(Data entries)
------------------------------------------------------------

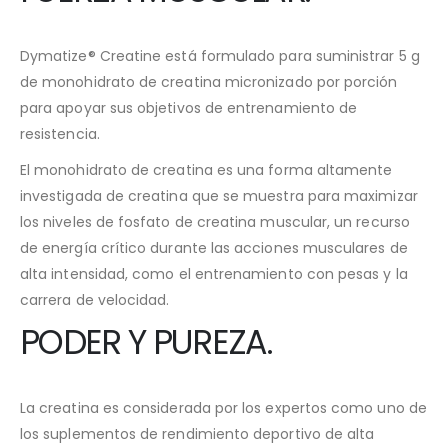
Dymatize® Creatine está formulado para suministrar 5 g
de monohidrato de creatina micronizado por porción
para apoyar sus objetivos de entrenamiento de
resistencia.
El monohidrato de creatina es una forma altamente
investigada de creatina que se muestra para maximizar
los niveles de fosfato de creatina muscular, un recurso
de energía crítico durante las acciones musculares de
alta intensidad, como el entrenamiento con pesas y la
carrera de velocidad.
PODER Y PUREZA.
La creatina es considerada por los expertos como uno de
los suplementos de rendimiento deportivo de alta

------------------------------------------------------------

Instructions for the task:
Every entry above needs to be copied exactly, apart from its pictures.

Solution to this task:
Dymatize® Creatine está formulado para suministrar 5 g
de monohidrato de creatina micronizado por porción
para apoyar sus objetivos de entrenamiento de
resistencia.
El monohidrato de creatina es una forma altamente
investigada de creatina que se muestra para maximizar
los niveles de fosfato de creatina muscular, un recurso
de energía crítico durante las acciones musculares de
alta intensidad, como el entrenamiento con pesas y la
carrera de velocidad.
PODER Y PUREZA.
La creatina es considerada por los expertos como uno de
los suplementos de rendimiento deportivo de alta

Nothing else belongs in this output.